[Dataset entries]
================================
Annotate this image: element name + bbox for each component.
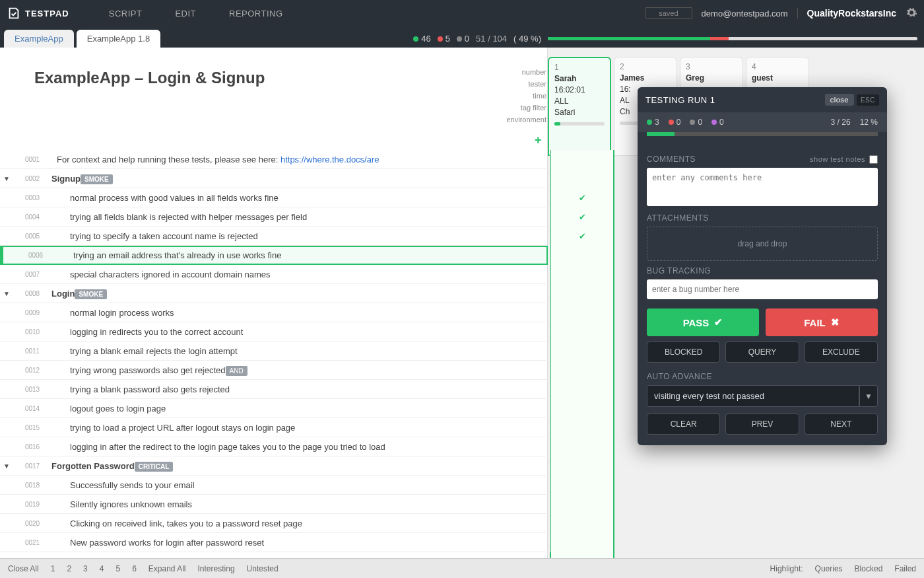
blocked-button[interactable]: BLOCKED [647,342,720,363]
test-row[interactable]: 0006trying an email address that's alrea… [0,246,548,265]
test-row[interactable]: 0011trying a blank email rejects the log… [0,342,548,361]
bug-input[interactable] [647,279,878,299]
nav-edit[interactable]: EDIT [175,9,196,18]
test-row[interactable]: 0012trying wrong passwords also get reje… [0,361,548,380]
test-row[interactable]: 0019Silently ignores unknown emails [0,495,548,514]
result-cell[interactable]: ✔ [550,207,614,227]
add-run-button[interactable]: + [535,133,542,147]
tab-exampleapp[interactable]: ExampleApp [4,30,74,48]
test-row[interactable]: 0001For context and help running these t… [0,150,548,169]
clear-button[interactable]: CLEAR [647,414,720,435]
result-cell[interactable] [550,361,614,380]
show-notes-checkbox[interactable] [869,155,878,164]
exclude-button[interactable]: EXCLUDE [805,342,878,363]
tab-exampleapp-18[interactable]: ExampleApp 1.8 [77,30,160,48]
footer-queries[interactable]: Queries [815,564,843,573]
result-cell[interactable] [550,265,614,284]
test-row[interactable]: ▼0002SignupSMOKE [0,169,548,188]
close-button[interactable]: close [825,94,854,106]
result-cell[interactable]: ✔ [550,188,614,207]
test-row[interactable]: ▼0017Forgotten PasswordCRITICAL [0,456,548,476]
fail-button[interactable]: FAIL✖ [766,308,878,336]
query-button[interactable]: QUERY [725,342,799,363]
next-button[interactable]: NEXT [805,414,878,435]
gear-icon[interactable] [906,7,917,20]
testing-run-panel: TESTING RUN 1 close ESC 3 0 0 0 3 / 26 1… [638,87,887,445]
test-row[interactable]: 0004trying all fields blank is rejected … [0,207,548,227]
nav-script[interactable]: SCRIPT [109,9,143,18]
overall-progress-bar [548,37,917,40]
result-cell[interactable] [550,380,614,399]
panel-percent: 12 % [860,118,878,127]
test-row[interactable]: 0016logging in after the redirect to the… [0,437,548,456]
show-test-notes[interactable]: show test notes [810,155,865,163]
chevron-down-icon: ▼ [859,385,878,407]
footer-close-all[interactable]: Close All [8,564,39,573]
auto-advance-dropdown[interactable]: visiting every test not passed ▼ [647,385,878,407]
test-row[interactable]: 0007special characters ignored in accoun… [0,265,548,284]
check-icon: ✔ [714,316,723,328]
test-row[interactable]: 0013trying a blank password also gets re… [0,380,548,399]
footer-interesting[interactable]: Interesting [198,564,235,573]
result-cell[interactable] [550,342,614,361]
footer-5[interactable]: 5 [116,564,120,573]
stat-fail: 5 [446,34,450,44]
footer-untested[interactable]: Untested [247,564,279,573]
saved-badge: saved [645,7,692,19]
footer-highlight-label: Highlight: [770,564,803,573]
esc-badge: ESC [857,94,879,106]
test-row[interactable]: 0014logout goes to login page [0,399,548,418]
result-cell[interactable] [550,476,614,495]
run-header-labels: number tester time tag filter environmen… [495,66,546,126]
result-cell[interactable] [550,514,614,533]
help-link[interactable]: https://where.the.docs/are [280,155,380,164]
test-row[interactable]: 0020Clicking on received link, takes you… [0,514,548,533]
footer-failed[interactable]: Failed [894,564,916,573]
comments-input[interactable] [647,168,878,206]
user-email[interactable]: demo@ontestpad.com [702,9,788,18]
result-cell[interactable] [550,322,614,342]
result-cell[interactable] [550,456,614,476]
test-row[interactable]: 0010logging in redirects you to the corr… [0,322,548,342]
stat-pass: 46 [421,34,430,44]
test-row[interactable]: 0009normal login process works [0,303,548,322]
test-row[interactable]: 0015trying to load a project URL after l… [0,418,548,437]
pass-button[interactable]: PASS✔ [647,308,759,336]
result-cell[interactable] [550,169,614,188]
result-cell[interactable] [550,246,614,265]
footer-4[interactable]: 4 [100,564,104,573]
logo-icon [7,6,21,20]
logo[interactable]: TESTPAD [7,6,69,20]
result-cell[interactable] [550,495,614,514]
test-row[interactable]: 0018Successfully sends to your email [0,476,548,495]
result-cell[interactable]: ✔ [550,227,614,246]
footer-blocked[interactable]: Blocked [855,564,883,573]
test-row[interactable]: 0005trying to specify a taken account na… [0,227,548,246]
result-cell[interactable] [550,284,614,303]
prev-button[interactable]: PREV [725,414,799,435]
test-row[interactable]: ▼0008LoginSMOKE [0,284,548,303]
footer-2[interactable]: 2 [67,564,71,573]
run-column-1[interactable]: 1Sarah16:02:01ALLSafari [548,57,611,156]
panel-title: TESTING RUN 1 [645,95,825,105]
test-row[interactable]: 0021New password works for login after p… [0,533,548,552]
footer-6[interactable]: 6 [132,564,137,573]
stat-other: 0 [465,34,469,44]
footer-1[interactable]: 1 [51,564,55,573]
nav-reporting[interactable]: REPORTING [229,9,283,18]
script-title: ExampleApp – Login & Signup [0,48,547,100]
result-cell[interactable] [550,150,614,169]
panel-fraction: 3 / 26 [831,118,851,127]
result-cell[interactable] [550,418,614,437]
footer-expand-all[interactable]: Expand All [148,564,186,573]
result-cell[interactable] [550,399,614,418]
result-cell[interactable] [550,533,614,552]
attachment-dropzone[interactable]: drag and drop [647,227,878,261]
footer-3[interactable]: 3 [83,564,88,573]
result-cell[interactable] [550,437,614,456]
logo-text: TESTPAD [25,9,69,18]
test-row[interactable]: 0003normal process with good values in a… [0,188,548,207]
org-name[interactable]: QualityRockstarsInc [797,8,896,18]
stat-fraction: 51 / 104 [476,34,507,44]
result-cell[interactable] [550,303,614,322]
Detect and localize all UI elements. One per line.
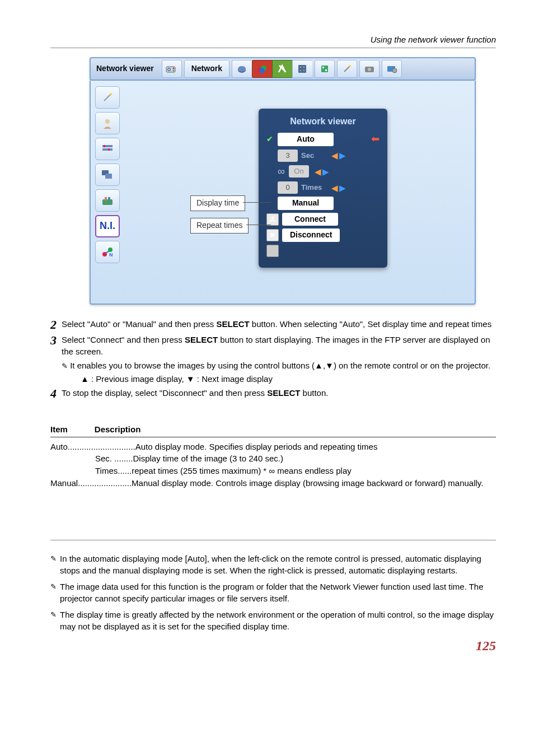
camera-icon[interactable] bbox=[359, 60, 380, 78]
pencil-icon: ✎ bbox=[62, 362, 68, 370]
sec-label: Sec bbox=[301, 151, 326, 161]
svg-point-14 bbox=[303, 70, 305, 71]
disconnect-button[interactable]: Disconnect bbox=[282, 228, 340, 242]
svg-point-6 bbox=[238, 66, 246, 72]
sec-arrows[interactable]: ◀▶ bbox=[331, 150, 346, 161]
times-arrows[interactable]: ◀▶ bbox=[331, 182, 346, 194]
osd-panel: N.I. N Network viewer ✔ Auto ⬅ 3 Sec ◀▶ … bbox=[90, 81, 476, 305]
step-number: 4 bbox=[50, 387, 62, 400]
svg-point-26 bbox=[105, 119, 110, 124]
callout-display-time: Display time bbox=[190, 195, 245, 211]
svg-point-25 bbox=[110, 93, 112, 95]
person-icon[interactable] bbox=[95, 112, 120, 134]
section-header: Using the network viewer function bbox=[50, 34, 496, 48]
svg-point-23 bbox=[392, 68, 397, 73]
times-value: 0 bbox=[278, 181, 298, 194]
svg-point-21 bbox=[368, 68, 371, 71]
svg-rect-16 bbox=[322, 67, 324, 68]
th-item: Item bbox=[50, 423, 68, 435]
svg-text:N: N bbox=[109, 252, 113, 258]
footnote-text: The display time is greatly affected by … bbox=[60, 609, 496, 632]
screens-icon[interactable] bbox=[95, 164, 120, 186]
svg-rect-10 bbox=[298, 65, 306, 73]
wand-icon[interactable] bbox=[337, 60, 357, 78]
footnote-text: In the automatic displaying mode [Auto],… bbox=[60, 553, 496, 576]
table-row: Sec. ........Display time of the image (… bbox=[50, 452, 496, 465]
svg-point-2 bbox=[168, 69, 170, 71]
svg-line-18 bbox=[344, 66, 350, 72]
svg-rect-33 bbox=[102, 199, 113, 205]
disconnect-icon: ✖ bbox=[266, 229, 279, 241]
svg-point-19 bbox=[349, 65, 351, 67]
step-note: ✎ It enables you to browse the images by… bbox=[50, 360, 496, 371]
svg-rect-32 bbox=[105, 174, 112, 179]
footnotes: ✎ In the automatic displaying mode [Auto… bbox=[50, 540, 496, 632]
wand-small-icon[interactable] bbox=[95, 86, 120, 109]
table-row: Auto.............................Auto di… bbox=[50, 441, 496, 453]
network-icon[interactable]: N bbox=[95, 241, 120, 263]
page-number: 125 bbox=[50, 637, 496, 656]
projector-icon[interactable] bbox=[162, 60, 182, 78]
callout-repeat-times: Repeat times bbox=[190, 218, 249, 234]
callout-line bbox=[246, 225, 271, 225]
step-body: Select "Auto" or "Manual" and then press… bbox=[62, 318, 496, 332]
auto-button[interactable]: Auto bbox=[278, 133, 334, 146]
pencil-icon: ✎ bbox=[50, 581, 57, 604]
svg-point-13 bbox=[300, 70, 301, 71]
footnote-text: The image data used for this function is… bbox=[60, 581, 496, 604]
check-icon: ✔ bbox=[266, 134, 274, 145]
on-value: On bbox=[289, 165, 309, 178]
svg-point-3 bbox=[172, 68, 174, 69]
ni-label: N.I. bbox=[100, 219, 115, 233]
pencil-icon: ✎ bbox=[50, 553, 57, 576]
svg-point-9 bbox=[259, 68, 265, 73]
step-number: 3 bbox=[50, 334, 62, 357]
description-table: Item Description Auto...................… bbox=[50, 423, 496, 489]
sliders-icon[interactable] bbox=[95, 138, 120, 160]
svg-rect-15 bbox=[321, 66, 328, 72]
svg-line-24 bbox=[104, 94, 111, 101]
times-label: Times bbox=[301, 183, 326, 193]
tile-icon[interactable] bbox=[315, 60, 335, 78]
network-viewer-dialog: Network viewer ✔ Auto ⬅ 3 Sec ◀▶ ∞ On ◀▶… bbox=[259, 109, 387, 268]
back-arrow-icon[interactable]: ⬅ bbox=[371, 132, 380, 146]
svg-point-12 bbox=[303, 67, 305, 68]
ni-icon[interactable]: N.I. bbox=[95, 215, 120, 237]
svg-rect-30 bbox=[108, 148, 110, 151]
svg-point-4 bbox=[172, 70, 174, 72]
viewer-icon[interactable] bbox=[382, 60, 402, 78]
svg-rect-34 bbox=[105, 197, 107, 200]
svg-rect-28 bbox=[102, 148, 113, 151]
input-icon-4[interactable] bbox=[292, 60, 312, 78]
svg-rect-29 bbox=[104, 145, 105, 147]
step-subnote: ▲ : Previous image display, ▼ : Next ima… bbox=[50, 373, 496, 385]
input-icon-3-green[interactable] bbox=[272, 60, 292, 78]
th-desc: Description bbox=[95, 423, 141, 435]
steps-block: 2 Select "Auto" or "Manual" and then pre… bbox=[50, 318, 496, 401]
connect-button[interactable]: Connect bbox=[282, 213, 338, 226]
table-row: Times......repeat times (255 times maxim… bbox=[50, 465, 496, 477]
store-icon[interactable] bbox=[266, 245, 279, 257]
manual-button[interactable]: Manual bbox=[278, 197, 334, 210]
svg-rect-35 bbox=[108, 197, 110, 200]
step-body: Select "Connect" and then press SELECT b… bbox=[62, 334, 496, 357]
sec-value: 3 bbox=[278, 150, 298, 162]
network-tab[interactable]: Network bbox=[184, 60, 229, 78]
osd-sidebar: N.I. N bbox=[91, 81, 124, 304]
callout-line bbox=[243, 202, 271, 203]
table-row: Manual.......................Manual disp… bbox=[50, 477, 496, 489]
step-number: 2 bbox=[50, 318, 62, 332]
menubar-title: Network viewer bbox=[93, 63, 160, 74]
svg-rect-17 bbox=[325, 69, 327, 71]
pencil-icon: ✎ bbox=[50, 609, 57, 632]
step-body: To stop the display, select "Disconnect"… bbox=[62, 387, 496, 400]
infinity-icon: ∞ bbox=[278, 165, 285, 179]
on-arrows[interactable]: ◀▶ bbox=[315, 166, 329, 178]
input-icon-1[interactable] bbox=[232, 60, 252, 78]
connect-icon: 🖧 bbox=[266, 213, 279, 226]
dialog-title: Network viewer bbox=[266, 115, 380, 128]
app-menubar: Network viewer Network bbox=[90, 57, 476, 81]
input-icon-2-red[interactable] bbox=[252, 60, 272, 78]
tools-icon[interactable] bbox=[95, 189, 120, 212]
svg-point-11 bbox=[300, 67, 301, 68]
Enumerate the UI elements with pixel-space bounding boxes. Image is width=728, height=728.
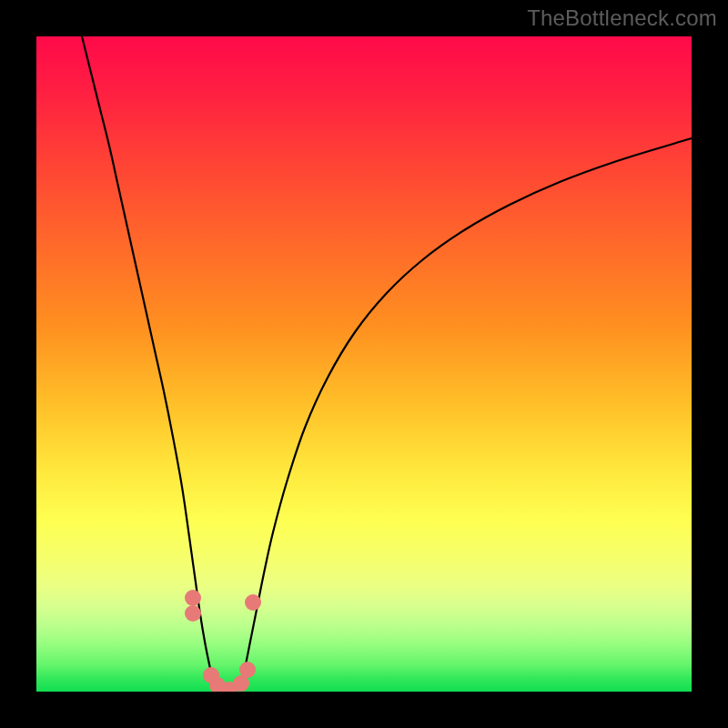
marker-dot: [245, 594, 261, 611]
curve-svg: [36, 36, 692, 692]
plot-area: [36, 36, 692, 692]
curve-right: [241, 138, 692, 684]
curve-left: [82, 36, 214, 684]
outer-frame: TheBottleneck.com: [0, 0, 728, 728]
curve-lines: [82, 36, 692, 692]
marker-dot: [185, 590, 201, 606]
watermark-text: TheBottleneck.com: [527, 5, 717, 31]
marker-dot: [239, 662, 256, 678]
marker-dot: [185, 605, 201, 622]
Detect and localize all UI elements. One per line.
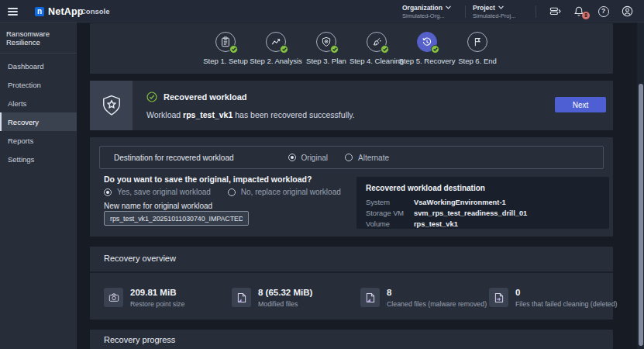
================================
## Work required
Could you state how many lines in the entries contain the word "callout"? Reply with nothing but the number.

## Solution below
4